### Your assignment
Count every line in the data that contains the word "time", then report that number alone.

### Supplied records

↓

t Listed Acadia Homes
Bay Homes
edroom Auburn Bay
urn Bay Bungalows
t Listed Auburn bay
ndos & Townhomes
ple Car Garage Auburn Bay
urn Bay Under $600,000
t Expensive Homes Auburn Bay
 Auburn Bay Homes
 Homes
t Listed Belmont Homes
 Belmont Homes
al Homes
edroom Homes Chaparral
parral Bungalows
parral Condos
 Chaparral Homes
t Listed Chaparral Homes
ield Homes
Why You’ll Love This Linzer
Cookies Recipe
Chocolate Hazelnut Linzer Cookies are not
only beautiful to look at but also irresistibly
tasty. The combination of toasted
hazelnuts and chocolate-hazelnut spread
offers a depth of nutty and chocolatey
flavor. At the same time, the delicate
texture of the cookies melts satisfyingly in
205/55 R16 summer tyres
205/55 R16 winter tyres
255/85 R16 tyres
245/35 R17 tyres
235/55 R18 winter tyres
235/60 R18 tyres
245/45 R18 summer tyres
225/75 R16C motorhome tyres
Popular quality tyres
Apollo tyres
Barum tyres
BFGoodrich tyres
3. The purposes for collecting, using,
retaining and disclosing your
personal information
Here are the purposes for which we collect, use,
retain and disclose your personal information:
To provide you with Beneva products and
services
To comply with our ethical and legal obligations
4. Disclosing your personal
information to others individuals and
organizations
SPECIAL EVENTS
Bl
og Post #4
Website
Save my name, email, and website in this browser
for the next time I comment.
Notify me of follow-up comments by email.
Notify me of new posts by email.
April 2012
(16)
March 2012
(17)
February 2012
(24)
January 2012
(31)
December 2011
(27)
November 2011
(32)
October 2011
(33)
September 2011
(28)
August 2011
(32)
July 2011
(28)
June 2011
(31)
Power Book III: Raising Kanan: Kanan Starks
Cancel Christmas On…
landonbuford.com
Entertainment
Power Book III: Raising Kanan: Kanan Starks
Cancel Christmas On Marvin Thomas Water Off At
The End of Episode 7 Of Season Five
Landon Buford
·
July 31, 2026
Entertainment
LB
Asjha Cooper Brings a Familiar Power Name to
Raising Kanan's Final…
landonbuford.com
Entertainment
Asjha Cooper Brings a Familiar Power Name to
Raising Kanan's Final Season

↑

### Answer area
2